Law 25 · Instruction & Output
Averages Lie
97% overall can hide a 60% segment.

The principle
An aggregate metric is a blended story that smooths over exactly the failures you most need to see. A system at 97% overall can be 99% on easy cases and 60% on the rare, hard segment where errors actually cluster. Trust the headline and you'll automate straight into the cracks it's hiding.
Why it happens
A single aggregate metric is a weighted average over a heterogeneous population, so a high headline number is mathematically consistent with catastrophic failure on any small subgroup: 99% on a 90%-of-traffic easy segment and 60% on a rare 10% segment still averages to roughly 96%. The discipline of disaggregated evaluation, computing the metric separately per slice, exists precisely because equal-looking overall performance can hide large disparities that only appear once you condition on type, segment, or field. Errors are rarely uniform; they cluster in the rare and hard cases, which are exactly the rows an average dilutes into invisibility. Random sampling compounds the blind spot, because the high-stakes segment is by definition underrepresented and may never appear in a small random draw.
Watch for
- You are deciding to ship or automate based on one overall accuracy or pass-rate number.

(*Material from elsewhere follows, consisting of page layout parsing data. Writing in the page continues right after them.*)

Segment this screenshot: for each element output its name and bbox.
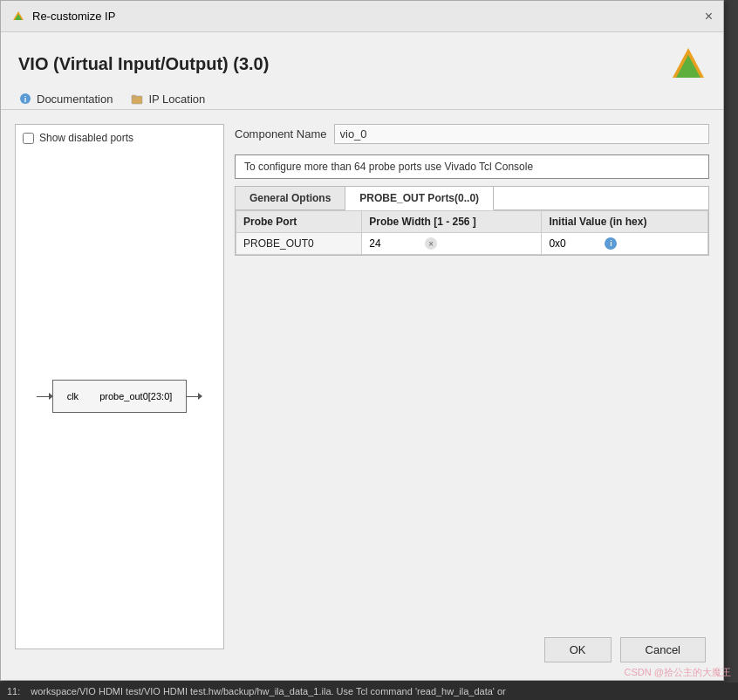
- title-bar: Re-customize IP ×: [1, 1, 723, 32]
- probe-width-input-cell: ×: [369, 237, 534, 250]
- svg-text:i: i: [24, 95, 27, 104]
- main-content: Show disabled ports clk probe_out0[23:0]: [1, 117, 723, 656]
- status-text: workspace/VIO HDMI test/VIO HDMI test.hw…: [31, 686, 505, 697]
- clk-port-label: clk: [67, 391, 79, 401]
- dialog-header: VIO (Virtual Input/Output) (3.0): [1, 32, 723, 88]
- cancel-button[interactable]: Cancel: [620, 637, 706, 662]
- col-initial-value: Initial Value (in hex): [542, 211, 708, 233]
- initial-value-cell: i: [542, 233, 708, 255]
- initial-value-input-cell: i: [549, 237, 700, 250]
- probe-port-cell: PROBE_OUT0: [236, 233, 362, 255]
- nav-documentation[interactable]: i Documentation: [18, 92, 113, 106]
- status-line-number: 11:: [7, 686, 20, 697]
- info-icon[interactable]: i: [605, 237, 617, 250]
- vivado-logo: [671, 46, 706, 81]
- info-banner: To configure more than 64 probe ports us…: [235, 154, 709, 179]
- title-bar-text: Re-customize IP: [32, 10, 115, 23]
- probe-width-cell: ×: [362, 233, 542, 255]
- probe-out-port-label: probe_out0[23:0]: [99, 391, 172, 401]
- title-bar-left: Re-customize IP: [11, 10, 115, 24]
- col-probe-port: Probe Port: [236, 211, 362, 233]
- col-probe-width: Probe Width [1 - 256 ]: [362, 211, 542, 233]
- tab-probe-out-ports[interactable]: PROBE_OUT Ports(0..0): [345, 187, 494, 210]
- clear-icon[interactable]: ×: [425, 237, 437, 250]
- dialog-footer: OK Cancel: [544, 637, 706, 662]
- tabs-container: General Options PROBE_OUT Ports(0..0) Pr…: [235, 186, 709, 256]
- ok-button[interactable]: OK: [544, 637, 612, 662]
- initial-value-input[interactable]: [549, 237, 601, 250]
- show-disabled-ports-label: Show disabled ports: [39, 132, 133, 144]
- tab-headers: General Options PROBE_OUT Ports(0..0): [236, 187, 708, 210]
- probe-table: Probe Port Probe Width [1 - 256 ] Initia…: [236, 210, 708, 255]
- probe-table-container: Probe Port Probe Width [1 - 256 ] Initia…: [236, 210, 708, 255]
- left-panel: Show disabled ports clk probe_out0[23:0]: [15, 124, 224, 649]
- nav-ip-location-label: IP Location: [148, 93, 205, 106]
- nav-ip-location[interactable]: IP Location: [130, 92, 205, 106]
- app-icon: [11, 10, 25, 24]
- info-circle-icon: i: [18, 92, 32, 106]
- right-panel: Component Name To configure more than 64…: [235, 124, 709, 649]
- component-name-row: Component Name: [235, 124, 709, 144]
- table-row: PROBE_OUT0 ×: [236, 233, 708, 255]
- component-diagram: clk probe_out0[23:0]: [23, 151, 216, 642]
- folder-icon: [130, 92, 144, 106]
- show-disabled-ports-checkbox[interactable]: [23, 133, 34, 144]
- dialog: Re-customize IP × VIO (Virtual Input/Out…: [0, 0, 724, 681]
- tab-general-options[interactable]: General Options: [236, 187, 345, 209]
- component-name-input[interactable]: [334, 124, 710, 144]
- close-button[interactable]: ×: [705, 10, 713, 24]
- nav-documentation-label: Documentation: [37, 93, 113, 106]
- nav-bar: i Documentation IP Location: [1, 88, 723, 110]
- component-name-label: Component Name: [235, 127, 327, 141]
- dialog-title: VIO (Virtual Input/Output) (3.0): [18, 54, 269, 74]
- svg-rect-7: [132, 95, 136, 98]
- show-disabled-ports-row: Show disabled ports: [23, 132, 216, 144]
- watermark: CSDN @拾公主的大魔王: [618, 664, 738, 681]
- info-banner-text: To configure more than 64 probe ports us…: [244, 161, 533, 173]
- status-bar: 11: workspace/VIO HDMI test/VIO HDMI tes…: [0, 683, 738, 700]
- vio-block: clk probe_out0[23:0]: [52, 380, 188, 413]
- table-header-row: Probe Port Probe Width [1 - 256 ] Initia…: [236, 211, 708, 233]
- probe-width-input[interactable]: [369, 237, 421, 250]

- Your evaluation set is sampled randomly, so rare high-stakes cases barely appear in it.
- You cannot say how the system performs on your worst segment because you have never measured it separately.
In practice
Your support-triage classifier reports 96% accuracy and the team greenlights auto-routing. Three weeks in, the billing-dispute queue is a disaster, because the model was 99% accurate on the common 'password reset' and 'where is my order' tickets and 58% on the rare refund-dispute segment where mistakes actually cost you customers. The blended number hid the exact slice you most needed to see. Slice the eval by ticket type, intent, and language before you trust it, and oversample the rare high-stakes cases instead of grading on a random draw.
Apply it
- Break performance down by type, segment, and field, and require every slice to clear the bar, not just the average.
- Oversample rare and high-stakes cases deliberately instead of relying on a random draw.
- Treat any slice that falls below threshold as a blocker even when the headline number looks healthy.
The takeaway
Slice before you trust. Break performance down by type, segment, and field, and require every slice to clear the bar before you act on the average. Sample deliberately for the rare cases, not just randomly.